I’ve been co-maintaining the Ruby library hashie for a few years now. It’s a wonderful set of extensions written by some of the best Ruby developers. But sometimes, a piece of code turns rogue and starts hurting people. It becomes evil. In this post I will tell a story about how
Hashie::Mash
became the garbage can of recurrent problems that ranged from educational to psychotic.
The story of the Hashie::Mash
class began like all useful classes. We decided that writing hash[:key]
was annoying, and hash['key']
was confusing. It was obvious that hash.key
was better, that developers wanted hash.key?
and even hash.key = value
. We made that happen with some help from method_missing
.
The invariant key access was borrowed from Merb’s Mash, which had the following comment on top of the file.
This class has dubious semantics and we only have it so that people can write
params[:key]
instead ofparams['key']
.
This warning was ignored, and became the first thing to be removed from Hashie::Mash
. A lot of new features, such as method access, were added instead.
def method_missing(method_name, *args)
if (match = method_name.to_s.match(/(.*)=$/)) && args.size == 1
self[match[1]] = args.first
elsif (match = method_name.to_s.match(/(.*)\?$/)) && args.size == 0
key?(match[1])
elsif (match = method_name.to_s.match(/(.*)!$/)) && args.size == 0
initializing_reader(match[1])
elsif key?(method_name)
self[method_name]
elsif match = method_name.to_s.match(/^([a-z][a-z0-9A-Z_]+)$/)
default(method_name)
else
super
end
end
def default(key = nil)
if key.is_a?(Symbol) && key?(key.to_s)
self[key]
else
key ? super : super()
end
end
The new Hashie::Mash
was born as a pure example of Ruby metaprogramming. Some really smart people pitched in on Mash
, including @mbleigh and @hassox, authors of Grape and Warden respectively. We were winning!
There were only small challenges in the early days of Mash
, such as overwriting nil values, having to figure out how to convert a Mash
to Hash
, preserving sub-mashes in conversion, or making to work with to_json
. Nothing that couldn’t be easily fixed with a bit of code. More features were added, including shallow updates by @mislav, author of rbenv and will_paginate. Everybody who is who in the Ruby world wanted a bit of Hashie::Mash
action!
But what could go wrong when you suddenly overrode id
? Ruby 1.8 had an Object#id
method that was called when the Mash didn’t have an id
key. This caused unexpected failures, since there was no id key-value, but Mash was still returning a value. Same went for type
. So this change got undone in #77, with a nice warning in the documentation (that everybody naturally read).
Do not use the following keys:
type
,object_id
, andid
. These are Ruby Object methods. Overriding them means you’re going to have a Bad Time™.

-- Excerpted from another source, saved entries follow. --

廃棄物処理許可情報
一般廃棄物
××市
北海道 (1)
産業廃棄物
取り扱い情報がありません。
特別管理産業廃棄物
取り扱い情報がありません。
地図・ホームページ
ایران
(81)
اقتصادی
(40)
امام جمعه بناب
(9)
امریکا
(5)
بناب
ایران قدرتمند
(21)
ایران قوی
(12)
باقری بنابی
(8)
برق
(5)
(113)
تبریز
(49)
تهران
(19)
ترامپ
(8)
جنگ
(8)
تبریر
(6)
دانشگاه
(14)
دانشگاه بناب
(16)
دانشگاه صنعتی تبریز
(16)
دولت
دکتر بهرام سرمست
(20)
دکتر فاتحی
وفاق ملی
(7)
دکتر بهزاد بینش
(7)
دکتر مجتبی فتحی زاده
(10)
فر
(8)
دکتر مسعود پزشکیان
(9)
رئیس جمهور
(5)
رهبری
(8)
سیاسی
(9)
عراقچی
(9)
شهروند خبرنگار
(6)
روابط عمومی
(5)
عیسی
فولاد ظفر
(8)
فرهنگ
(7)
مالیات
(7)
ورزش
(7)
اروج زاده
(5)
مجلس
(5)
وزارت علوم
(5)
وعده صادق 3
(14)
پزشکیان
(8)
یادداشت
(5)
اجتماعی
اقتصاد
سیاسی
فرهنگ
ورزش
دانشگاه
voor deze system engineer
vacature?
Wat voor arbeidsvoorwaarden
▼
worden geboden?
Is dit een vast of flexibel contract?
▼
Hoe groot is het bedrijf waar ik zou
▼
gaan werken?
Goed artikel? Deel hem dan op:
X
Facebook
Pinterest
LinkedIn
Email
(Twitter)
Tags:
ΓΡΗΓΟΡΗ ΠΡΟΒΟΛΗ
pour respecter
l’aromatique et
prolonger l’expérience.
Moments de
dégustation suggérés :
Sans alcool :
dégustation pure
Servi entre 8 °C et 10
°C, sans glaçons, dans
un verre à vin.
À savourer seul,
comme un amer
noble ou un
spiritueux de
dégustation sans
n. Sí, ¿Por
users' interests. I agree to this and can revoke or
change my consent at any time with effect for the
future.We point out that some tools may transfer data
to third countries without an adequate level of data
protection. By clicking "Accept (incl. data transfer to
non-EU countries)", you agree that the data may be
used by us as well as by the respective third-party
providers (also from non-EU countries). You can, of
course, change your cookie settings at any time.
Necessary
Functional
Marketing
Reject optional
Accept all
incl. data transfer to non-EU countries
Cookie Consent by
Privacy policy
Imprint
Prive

We weren’t having a Bad Time™ at all. Everyone had their favorite way of fetching values. Some wanted to write hash[:key]
, others hash.key
or even hash.fetch(:key, 123)
. Unfortunately, it didn’t always work as one might have expected.
1.9.3p392 :001 > require 'hashie'
true
1.9.3p392 :002 > h = Hashie::Mash.new
{}
1.9.3p392 :003 > h[:key] = nil
nil
1.9.3p392 :004 > h.fetch(:key, 123)
123
Whoops. Fixed in #93.
Have we dealt with respond_to?
? Probably not. You were in for a treat.
def respond_to?(method_name, include_private=false)
return true if key?(method_name) || method_name.to_s.slice(/[=?!_]\Z/)
super
end
Unfortunately this broke Rails 4 strong_parameters. Can you see why? This code always responded true
to permit?
. Take a look at the following example.
settings = { foo: "1", attributes: { title: "Value" } }
record.attributes = settings.attributes # raises ActiveModel::ForbiddenAttributes
Whoops. When a key was a Hash
, it was automatically converted into a Mash
. The Mash
instance responded to :permit?
, thus it triggered the ActiveModel
forbidden attribute check.
module ForbiddenAttributesProtection
def sanitize_for_mass_assignment(*options)
new_attributes = options.first
if !new_attributes.respond_to?(:permitted?) || new_attributes.permitted?
super
else
raise ActiveModel::ForbiddenAttributes
end
end
end
Well, you couldn’t have permit?
work both ways. A workaround that broke everything was carelessly applied in #104, reverted, and an extension added in #147 by creating Hashie::Extensions::Mash::ActiveModel
. For Rails users, @MaximFilimonov even made hashie_rails to inject the extension for scenarios in which Rails could not be auto-detected. We also had to worry about nested hashes, and made sure those worked in #219.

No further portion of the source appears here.